◆ **Work instruction**: For the entries below, return every line from the top through the line with "DS-2CE76H0T-ITMFS ,Camera quan" exactly as it stands, omitting pictures.
----- Records for processing
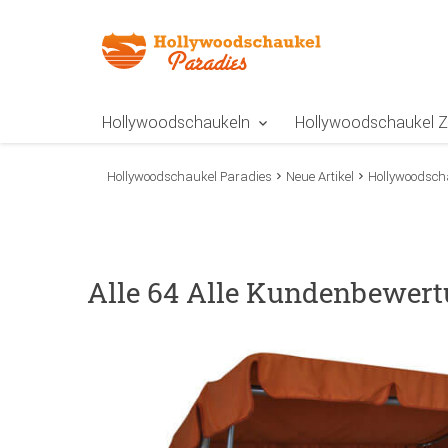
Zur Navigation springen
Zum Inhalt springen
Zur Positionsangab
Hollywoodschaukeln
Hollywoodschaukel 
Hollywoodschaukel Paradies
Neue Artikel
Hollywoodsch
Alle 64 Alle Kundenbewert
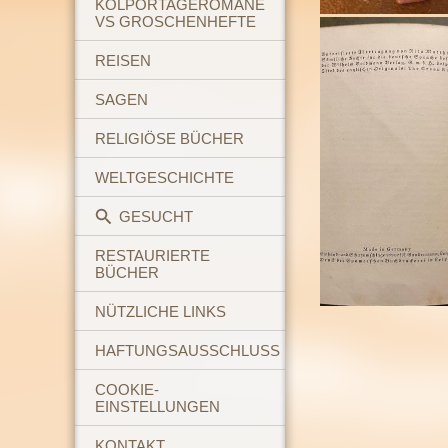
KOLPORTAGEROMANE
VS GROSCHENHEFTE
REISEN
SAGEN
RELIGIÖSE BÜCHER
WELTGESCHICHTE
GESUCHT
RESTAURIERTE
BÜCHER
NÜTZLICHE LINKS
HAFTUNGSAUSSCHLUSS
COOKIE-
EINSTELLUNGEN
KONTAKT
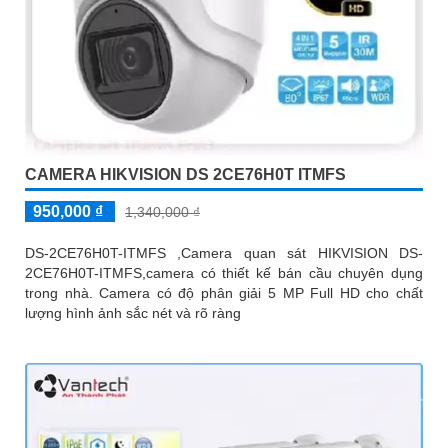
CAMERA HIKVISION DS 2CE76H0T ITMFS
950,000 ₫
1,340,000 ₫
DS-2CE76H0T-ITMFS ,Camera quan sát HIKVISION DS-
2CE76H0T-ITMFS,camera có thiết kế bán cầu chuyên dụng
trong nhà. Camera có độ phân giải 5 MP Full HD cho chất
lượng hình ảnh sắc nét và rõ ràng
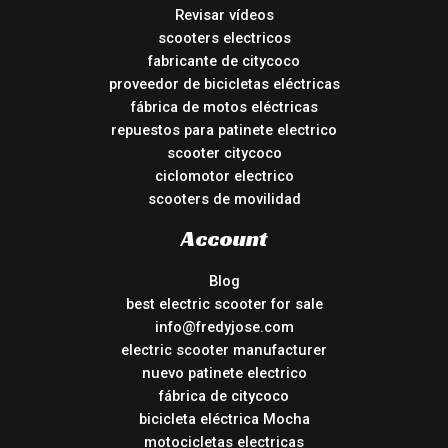
Revisar vídeos
scooters electricos
fabricante de citycoco
proveedor de bicicletas eléctricas
fábrica de motos eléctricas
repuestos para patinete electrico
scooter citycoco
ciclomotor electrico
scooters de movilidad
Account
Blog
best electric scooter for sale
info@fredyjose.com
electric scooter manufacturer
nuevo patinete electrico
fábrica de citycoco
bicicleta eléctrica Mocha
motocicletas electricas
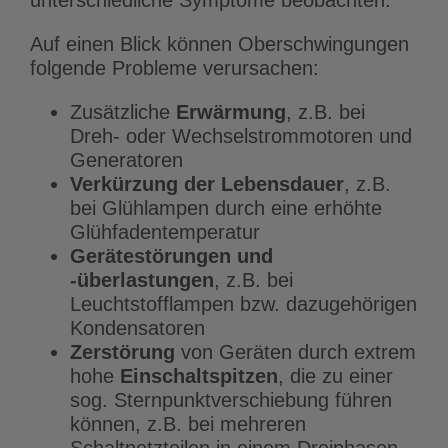
unterschiedliche Symptome beobachten.
Auf einen Blick können Oberschwingungen
folgende Probleme verursachen:
Zusätzliche
Erwärmung
, z.B. bei
Dreh- oder Wechselstrommotoren und
Generatoren
Verkürzung der Lebensdauer
, z.B.
bei Glühlampen durch eine erhöhte
Glühfadentemperatur
Gerätestörungen und
-überlastungen
, z.B. bei
Leuchtstofflampen bzw. dazugehörigen
Kondensatoren
Zerstörung
von Geräten durch extrem
hohe
Einschaltspitzen
, die zu einer
sog. Sternpunktverschiebung führen
können, z.B. bei mehreren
----------
◆ **Worked solution**:
Zur Navigation springen
Zum Inhalt springen
Zur Positionsangab
Hollywoodschaukeln
Hollywoodschaukel 
Hollywoodschaukel Paradies
Neue Artikel
Hollywoodsch
Alle 64 Alle Kundenbewert
KOLPORTAGEROMANE
VS GROSCHENHEFTE
REISEN
SAGEN
RELIGIÖSE BÜCHER
WELTGESCHICHTE
GESUCHT
RESTAURIERTE
BÜCHER
NÜTZLICHE LINKS
HAFTUNGSAUSSCHLUSS
COOKIE-
EINSTELLUNGEN
KONTAKT
CAMERA HIKVISION DS 2CE76H0T ITMFS
950,000 ₫
1,340,000 ₫
DS-2CE76H0T-ITMFS ,Camera quan sát HIKVISION DS-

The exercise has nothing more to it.